Have you ever had a friend or family member who continually complained about something, yet when a solution was offered, they rejected it? They found all the reasons that the solution wouldn't work - and maybe they made up some reasons along the way. They could just be difficult people. But they could also be afraid. Afraid of failure (see yesterday's post), but also afraid of change. Afraid to get out of their comfort zone and find a new path.
Sometimes our comfort zone is uncomfortable and we're so comfortable with that, we resist the change. I'm guilty of this sometimes. Even if an outcome is painful or uncomfortable or annoying or whatever, I KNOW what that outcome is going to be. I can prepare for it. I can see it coming. I know what to expect and how to deal with it.
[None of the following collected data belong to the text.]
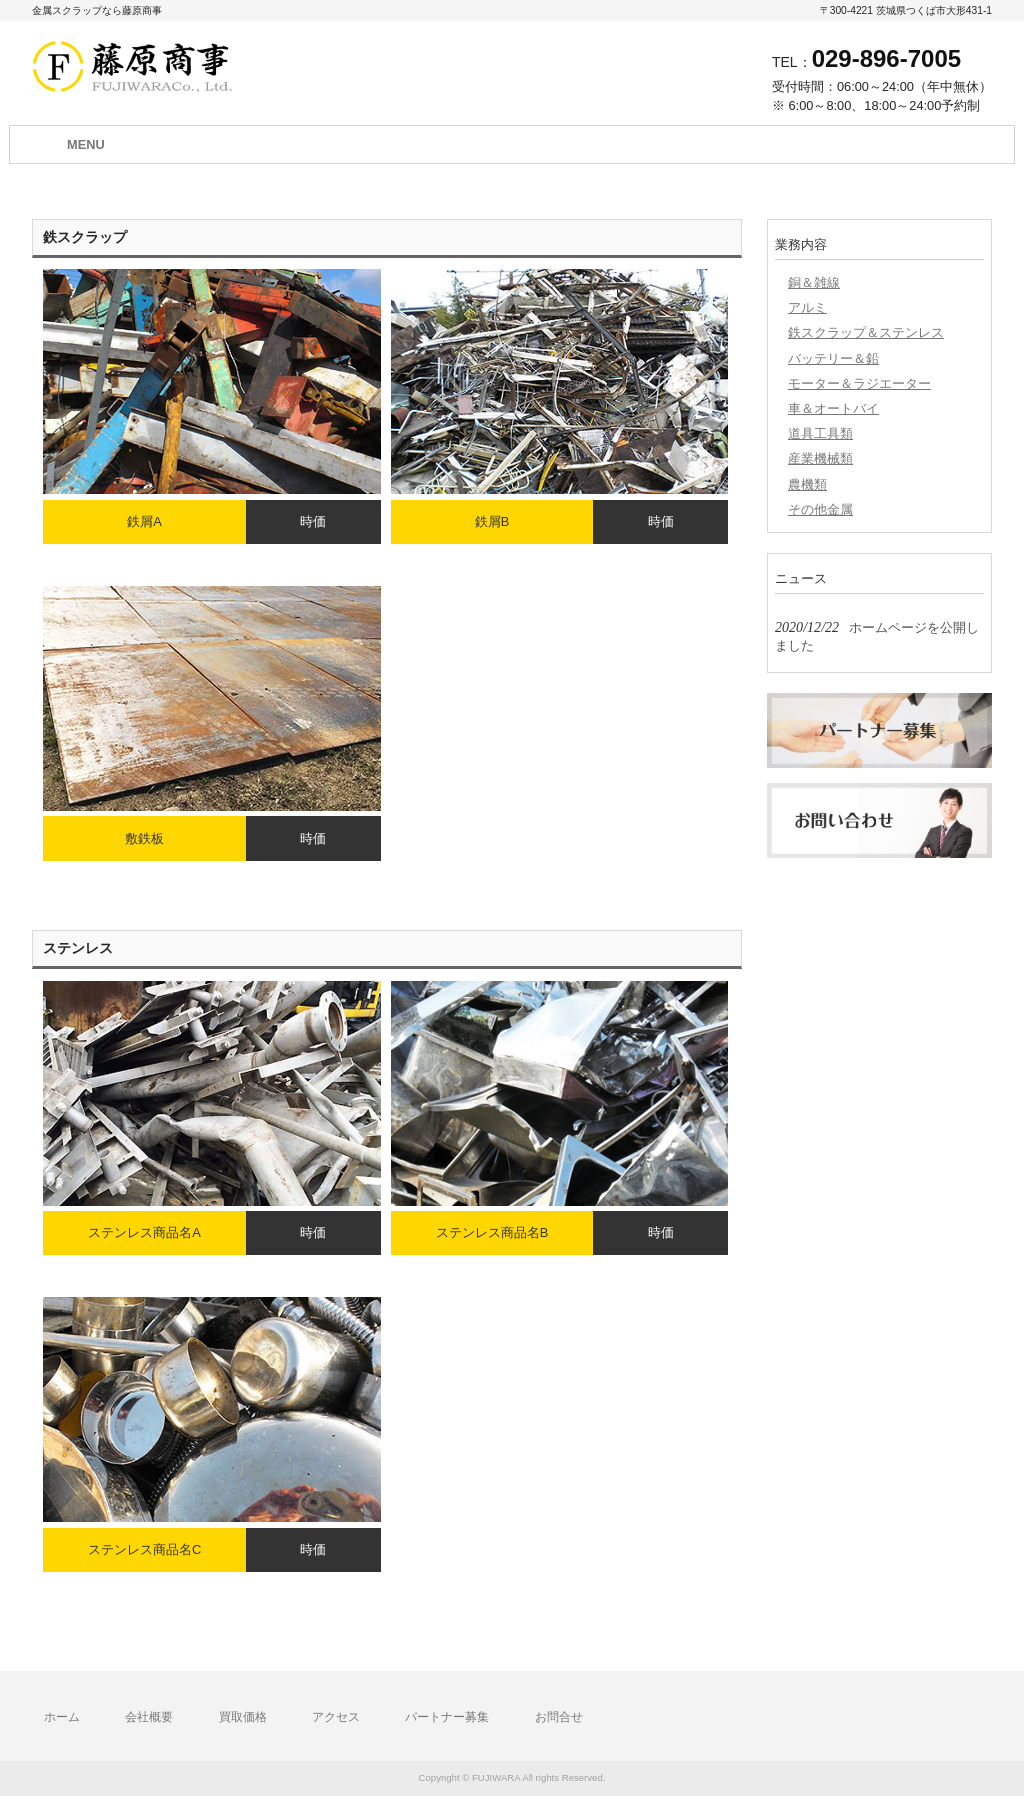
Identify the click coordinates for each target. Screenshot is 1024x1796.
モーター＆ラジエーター (859, 383)
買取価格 (243, 1717)
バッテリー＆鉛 (833, 358)
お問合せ (559, 1717)
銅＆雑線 (814, 282)
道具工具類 (820, 433)
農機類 (807, 484)
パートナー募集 (447, 1717)
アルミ (807, 307)
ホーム (62, 1717)
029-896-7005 (886, 58)
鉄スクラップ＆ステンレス (866, 332)
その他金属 (820, 509)
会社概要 (149, 1717)
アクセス (336, 1717)
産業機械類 (820, 458)
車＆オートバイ (833, 408)
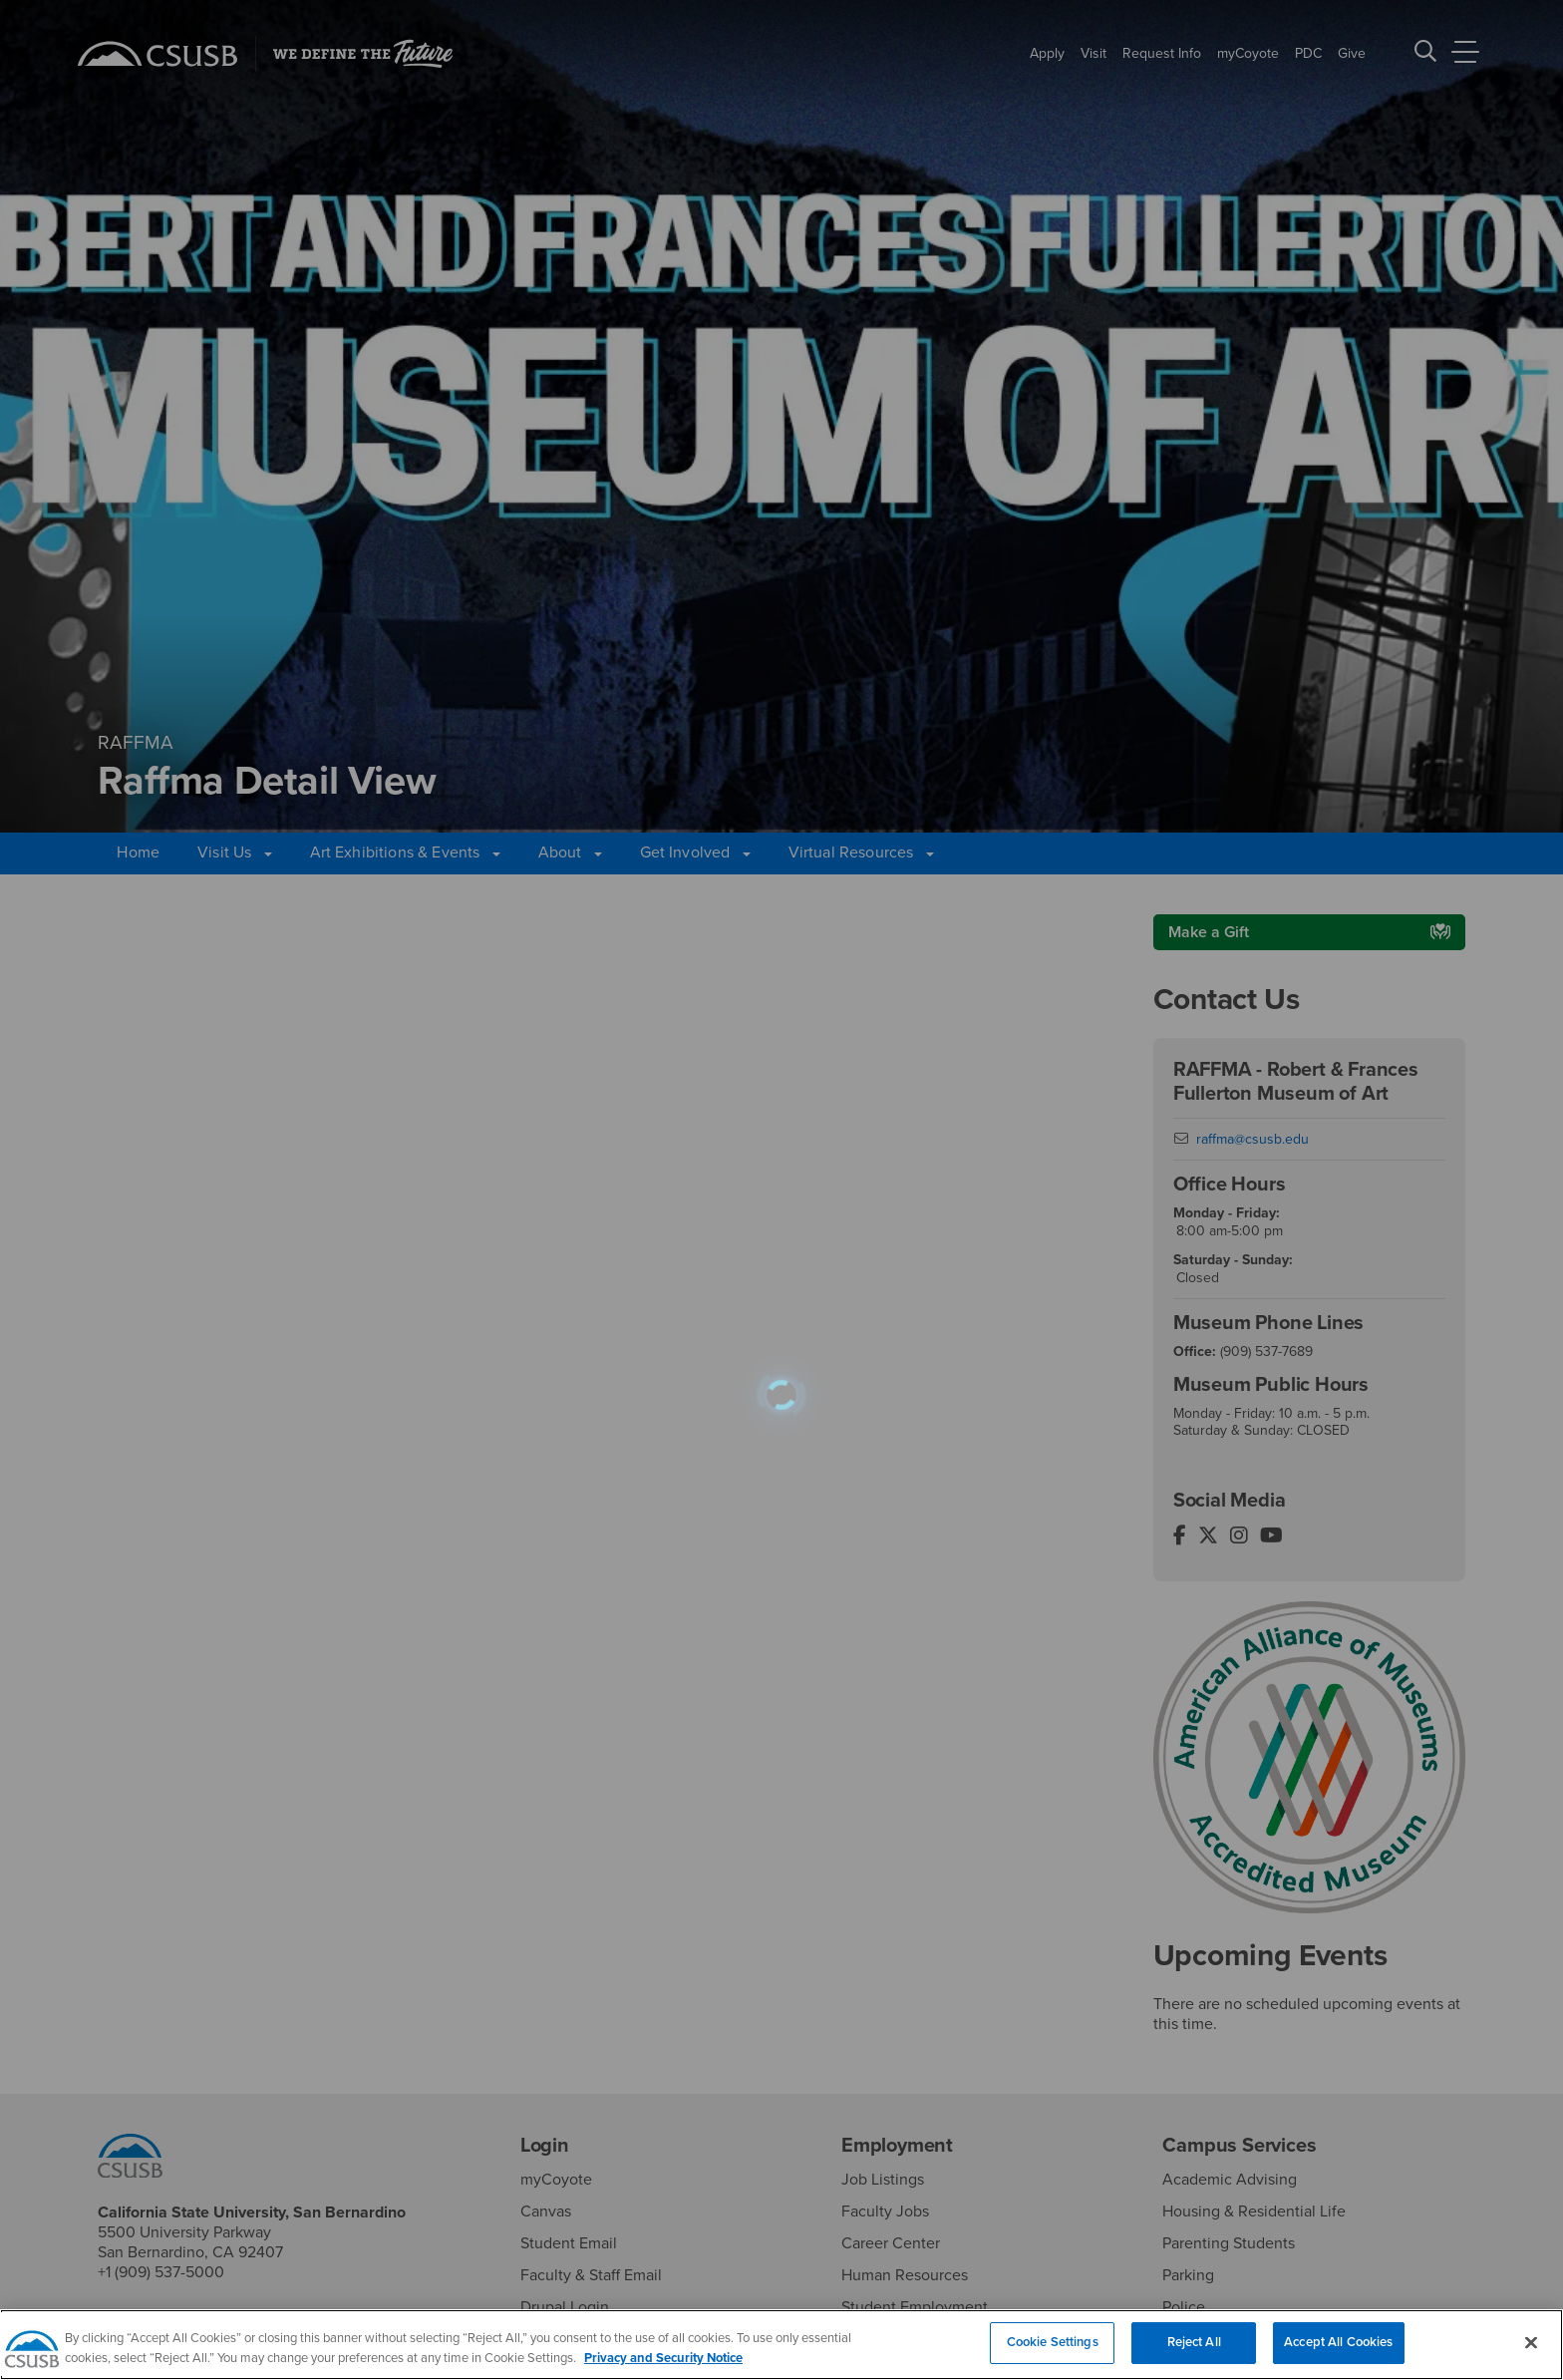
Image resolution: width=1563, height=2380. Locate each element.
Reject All (1194, 2354)
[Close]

BUT . . . if I choose a different course, take a different path, change one little thing . . . the outcome is not assured. I won't know what's coming and I won't have time to prepare.
The website today asks if there is anything in my life that I want to change and what is keeping me from making that change.
I want to write more. I compose blog entries all the time in my head, but when I sit down . . . nuttin. I find other things to do - some legit like making dinner and doing laundry, but some not legit like playing a game on my phone or feeling that I'm wasting my time.
I want to read more. But sitting down to read for pleasure makes me feel guilty for not doing something "legit". (See above paragraph.)
I want to see more art - more stage, more films, more installations. But don't I have other things to do? (See above.)
My comfort zone is normalcy - taking care of what needs to be done, keeping up with friends on Facebook, filling the interim time with texts and getting to a new level on Paint Monsters. I know how to do that. And when asked (IF asked) why I don't read/write/view more, it's because I have so many other obligations. I don't have time. And pick up the foot and move it forward . . .
Two years ago I took a step out of my comfort zone. I auditioned for a production of Fiddler on the Roof. That step has led to more steps. I've now done three productions with Austin Jewish Repertory Theatre (the company that produced Fiddler) and I serve on their executive committee. The invitation to serve there nudged me to apply to the Board of Directors for the kidsActing Foundation. They accepted my application and I've been on the board for over a year. I now have ties with several theatre companies in Austin and go to see at least one play a month.
I have a history of success with stepping out of my comfort zone. Well, with one comfort zone. I know I have others. I need to be prayerful and look to see which ones are in the crosshairs now.